When the self-styled ComodoHacker – who also claimed responsibility for the DigiNotar hack – boasted that he had access to GlobalSign’s “entire server”, database backups, system configuration files and the private key to their Globalsign.com domain, the Certificate Authority reacted in a way that we wish all CAs would in such a situation: they immediately suspended the issuing digital certificates until the investigation revealed whether the claims were true and the process compromised.
Fox IT, the security firm that audited the DigiNotar’s infrastructure after the breach, was also hired by GlobalSign to perform the same actions on their own systems, and finally – after over two months – they issued the results of the investigation.
They say that Fox IT hasn’t find evidence of rogue certificates having been issued or customer data exposed. The Root Certificate keys and associated Hardware Security Modules, the CA infrastructure, the Issuing Authorities and associated HSMs, and the Registration Authority (RA) services were also not compromised.
So what did happen? “A peripheral web server, not part of the Certificate issuance infrastructure, hosting a public facing web property was breached,” they say, which would mean that only publicly available HTML pages and PDFs, and the SSL Certificate and key issued to www.globalsign.com were exposed.
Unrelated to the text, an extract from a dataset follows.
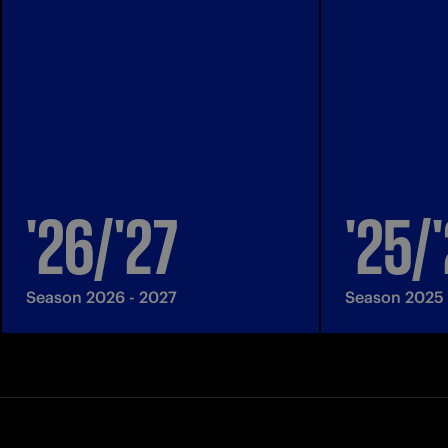
'26/'27
'25/
Season 2026 - 2027
Season 2025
“SSL Certificate and key for www.globalsign.com were deemed compromised and revoked,” they say, and while the investigation went on, the company moved to rebuild a “newly hardened Certificate issuance infrastructure” (for specific and abundant details, see the report).
All this leaves me to reiterate that GlobalSign’s reaction to this whole mess leaves absolutely nothing to be desired, and that its managers deserve a big round of applause. If all CAs were as conscientious as GlobalSign, the CA trust system would work as it should and security professionals would not be clamoring for a replacement for it.